1. His most subtle advisers, moreover, did not understand this psychology any better. Talleyrand wrote him that “Spain would receive his soldiers as liberators.” It received them as beasts of prey. A psychologist acquainted with the hereditary instincts of the Spanish race would have easily foreseen this reception.

  2. General Boulanger.

  3. Persons who went through the siege of Paris saw numerous examples of this credulity of crowds. A candle alight in an upper story was immediately looked upon as a signal given the besiegers, although it was evident, after a moment of reflection, that it was utterly impossible to catch sight of the light of the candle at a distance of several miles.

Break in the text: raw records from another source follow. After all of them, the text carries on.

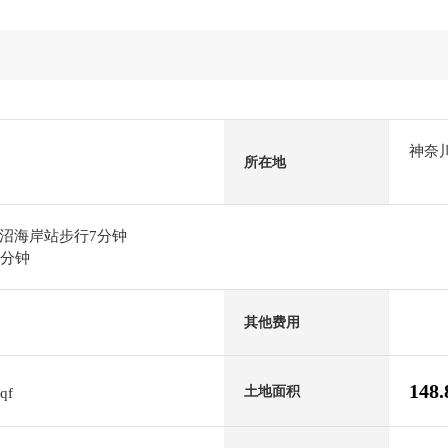
神奈
所在地
沼海岸站步行7分钟
4分钟
其他费用
148
土地面积
sqf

  4. L’Eclair, April 21, 1895.

  5. Do we know in the case of one single battle exactly how it took place? I am very doubtful on the point. We know who were the conquerors and the conquered, but this is probably all. What M. D’Harcourt has said with respect to the battle of Solferino, which he witnessed and in which he was personally engaged, may be applied to all battles⁠—“The generals (informed, of course, by the evidence of hundreds of witnesses) forward their official reports; the orderly officers modify these documents and draw up a definite narrative; the chief of the staff raises objections and rewrites the whole on a fresh basis. It is carried to the Marshal, who exclaims, ‘You are entirely in error,’ and he substitutes a fresh edition. Scarcely anything remains of the original report.” M. D’Harcourt relates this fact as proof of the impossibility of establishing the truth in connection with the most striking, the best observed events.

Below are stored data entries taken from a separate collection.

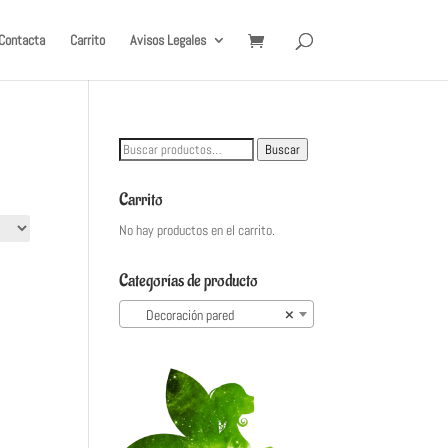
Contacta
Carrito
Avisos Legales
Buscar
Buscar
por:
Carrito
No hay productos en el carrito.
Categorías de producto
Decoración pared
×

  6. It is understandable for this reason why it sometimes happens that pieces refused by all theatrical managers obtain a prodigious success when by a stroke of chance they are put on the stage. The recent success of François Coppee’s play Pour la Couronne is well known, and yet, in spite of the name of its author, it was refused during ten years by the managers of the principal Parisian theatres.

    Charley’s Aunt, refused at every theatre, and finally staged at the expense of a stockbroker, has had two hundred representations in France, and more than a thousand in London. Without the explanation given above of the impossibility for theatrical managers to mentally substitute themselves for a crowd, such mistakes in judgment on the part of competent individuals, who are most interested not to commit such grave blunders, would be inexplicable. This is a subject that I cannot deal with here, but it might worthily tempt the pen of a writer acquainted with theatrical matters, and at the same time a subtle psychologist⁠—of such a writer, for instance, as M. Francisque Sarcey.

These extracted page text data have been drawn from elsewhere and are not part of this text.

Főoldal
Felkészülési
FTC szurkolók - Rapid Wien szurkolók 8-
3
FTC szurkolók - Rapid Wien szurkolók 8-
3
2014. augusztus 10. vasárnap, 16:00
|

  7. The novelty of this proposition being still considerable and history being quite unintelligible without it, I devoted four chapters to its demonstration in my last book (The Psychological Laws of the Evolution of Peoples). From it the reader will see that, in spite of fallacious appearances, neither language, religion, arts, or, in a word, any element of civilisation, can pass, intact, from one people to another.

  8. The report of the ex-Conventionist, Fourcroy, quoted by Taine, is very clear on this point.

    “What is everywhere seen with respect to the keeping of Sunday and attendance at the churches proves that the majority of Frenchmen desire to return to their old usages and that it is no longer opportune to resist this natural tendency.⁠ ⁠… The great majority of men stand in need of religion, public worship, and priests. It is an error of some modern philosophers, by which I myself have been led away, to believe in the possibility of instruction being so general as to destroy religious prejudices, which for a great number of unfortunate persons are a source of consolation.⁠ ⁠… The mass of the people, then, must be allowed its priests, its altars, and its public worship.”

  9. The most advanced republicans, even of the United States, recognise this fact. The American magazine, The Forum, recently gave categorical expression to the opinion in terms which I reproduce here from the Review of Reviews for December, 1894:⁠—

    “It should never be forgotten, even by the most ardent enemies of an aristocracy, that England is today the most democratic country of the universe, the country in which the rights of the individual are most respected, and in which the individual possesses the most liberty.”

  10. If a comparison be made between the profound religious and political dissensions which separate the various parties in France, and are more especially the result of social questions, and the separatist tendencies which were manifested at the time of the Revolution, and began to again display themselves towards the close of the Franco-German war, it will be seen that the different races represented in France are still far from being completely blended. The vigorous centralisation of the Revolution and the creation of artificial departments destined to bring about the fusion of the ancient provinces was certainly its most useful work. Were it possible to bring about the decentralisation which is today preoccupying minds lacking in foresight, the achievement would promptly have for consequence the most sanguinary disorders. To overlook this fact is to leave out of account the entire history of France.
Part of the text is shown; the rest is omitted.